A motor unit consists of one somatic efferent (motor) neuron and all of the muscle fibers (cells) that it innervates. In the figure to the right, two motor units are illustrated diagrammatically. Notice that after an efferent axon enters the muscle, it branches and forms synapses with a number of muscle fibers. However, there is no overlap in the innervation of the muscle fibers by different efferent neurons. Each individual muscle fiber is connected to only one efferent neuron.
The figure, however, is quite diagrammatic. There are many more efferent neurons innervating a muscle and many more muscle fibers in one motor unit. For example, a large muscle used for powerful movements, such as the gastrocnemius in the calf, is controlled by hundreds of efferent neurons. Moreover, each efferent neuron innervates hundreds, or even thousands, of individual muscle fibers.
The synapse between the efferent neuron and one muscle fiber is very unusual. It is huge, and always releases enough acetylcholine to depolarize the muscle fiber above threshold. This is totally unlike synapses in the central nervous system.
Because the synapse is so large, here is the overall rule that governs the functioning of a single motor unit: one action potential in the efferent neuron leads to one action potential in all of the muscle fibers in the motor unit. This in turn triggers one brief, all-or-nothing contraction of all of the muscle fibers in the motor unit. Such a contraction is called a twitch.
Thus, each motor unit is either relaxed or each presynaptic action potential causes an action potential in all of the muscle fibers of the motor unit, causing them all to contract at once.
In the whole muscle, contractions of different strengths necessarily are created by activating different numbers of motor units.
Motor units are not all identical, but fall into three groups. In each group, both the efferent neuron and its muscle fibers have distinctive properties. There are three types: slow oxidative, fast oxidative and fast glycolytic. In the chart below, concentrate primarily on the slow oxidative and the fast glycolytic. Think of the fast oxidative as intermediate between the other two.
In the chart, refer to the first line in purple, which indicates the size of the efferent neurons, which can be small, intermediate or large. Developmentally, the type of the efferent neuron determines the characteristics of the muscle fibers that it innervates. For example, if an efferent neuron degenerates in a disorder, a neighboring efferent axon can sprout branches and innervate the muscle fibers that lost their original efferent neuron. When this happens, the muscle fibers adopt the characteristics associated with the new efferent neuron.
The muscle fibers innervated by small efferent neurons are also small.
The small motor neurons are the easiest to excite above threshold. Thus, with the smallest type of contraction of the muscle, the smallest motor neurons and the smallest muscle fibers begin contracting. With progressively stronger contractions, the intermediate and then the large efferent neurons successively add their contributions to the contraction.
Thus, contractions of increasing strength occur through the progressive recruitment of larger and larger motor units.

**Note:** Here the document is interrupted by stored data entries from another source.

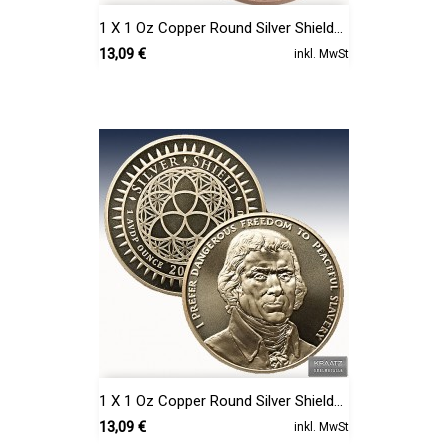
1 X 1 Oz Copper Round Silver Shield...
Preis
13,09 €
inkl. MwSt
1 X 1 Oz Copper Round Silver Shield...
Preis
13,09 €
inkl. MwSt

The next line, in blue, indicates the primary specialization of the corresponding muscle fibers. This is the rate at which the myosin uses ATP. One type of myosin uses ATP relatively slowly. Thus, these slow muscle fibers contract relatively slowly. The second type of myosin uses ATP rapidly. Thus, these fast muscle fibers contract rapidly.

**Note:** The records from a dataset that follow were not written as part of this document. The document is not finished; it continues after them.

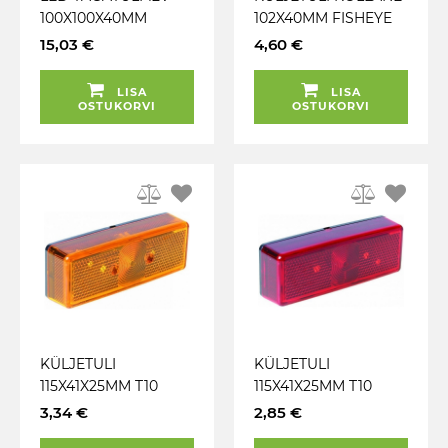
100X100X40MM
102X40MM FISHEYE
BLISTER
12V
15,03 €
4,60 €
LISA
LISA
OSTUKORVI
OSTUKORVI
KÜLJETULI
KÜLJETULI
115X41X25MM T10
115X41X25MM T10
KOLLANE
PUNANE
3,34 €
2,85 €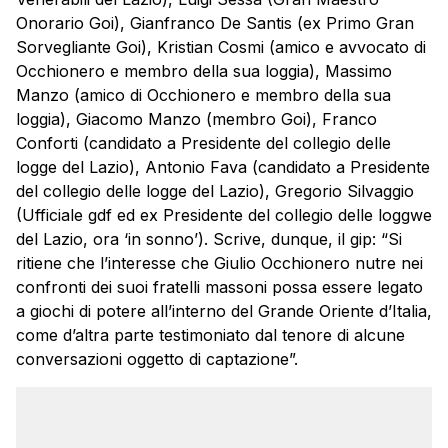
Onorario Goi), Gianfranco De Santis (ex Primo Gran
Sorvegliante Goi), Kristian Cosmi (amico e avvocato di
Occhionero e membro della sua loggia), Massimo
Manzo (amico di Occhionero e membro della sua
loggia), Giacomo Manzo (membro Goi), Franco
Conforti (candidato a Presidente del collegio delle
logge del Lazio), Antonio Fava (candidato a Presidente
del collegio delle logge del Lazio), Gregorio Silvaggio
(Ufficiale gdf ed ex Presidente del collegio delle loggwe
del Lazio, ora ‘in sonno’). Scrive, dunque, il gip: “Si
ritiene che l’interesse che Giulio Occhionero nutre nei
confronti dei suoi fratelli massoni possa essere legato
a giochi di potere all’interno del Grande Oriente d’Italia,
come d’altra parte testimoniato dal tenore di alcune
conversazioni oggetto di captazione”.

The remaining characteristics support two modes of contraction of the slow and fast muscle fibers.
The next three lines in red show specializations that support the slow muscle fibers. Since these use ATP relatively slowly, the circulatory system usually can deliver enough oxygen to allow oxidative phosphorylation to generate the required ATP. Thus, these muscle fibers are surrounded by many capillaries to provide oxygen, have many mitochondria to use the oxygen, and have a high myoglobin content. The latter binds oxygen and speeds it diffusion into the muscle fibers. Finally, note that the muscle fibers are small, which also allows for rapid diffusion of oxygen to the interior of the muscle fibers.

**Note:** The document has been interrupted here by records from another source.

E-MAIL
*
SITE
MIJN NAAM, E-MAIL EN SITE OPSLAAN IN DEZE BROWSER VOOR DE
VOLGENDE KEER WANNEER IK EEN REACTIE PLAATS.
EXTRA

The fast glycolytic muscle fibers do not have many mitochondria and rely on glycolysis to generate most of the ATP. Since glycolysis does not depend on oxygen, the fast muscle fibers are not limited by the rate at which the circulatory system delivers oxygen to the muscle. But they rapidly run through their glycogen and release lactic acid into the blood. The lactic acid is either converted to glucose in the liver or used by the slow muscle fibers.
|innervating neuron size||small||large|
|muscle fiber diameter||small||large|
|myosin ATPase activity||low||high|
Thus, while the slow muscle fibers do not produce as much force as the fast, they are equipped to generate ATP for a long time and fatigue slowly. By contrast, the fast glycolytic muscle fibers generate much more force, but fatigue comparatively rapidly.
Most muscles are a mixture of fast and slow motor units. The quadriceps, for example, has approximately an equal proportion on average. But this can vary greatly, depending on a person's genetics. Postural muscles along the back, by contrast, are largely slow motor units. At the other extreme, are the extraocular muscles that aim the eye. These are completely fast motor units.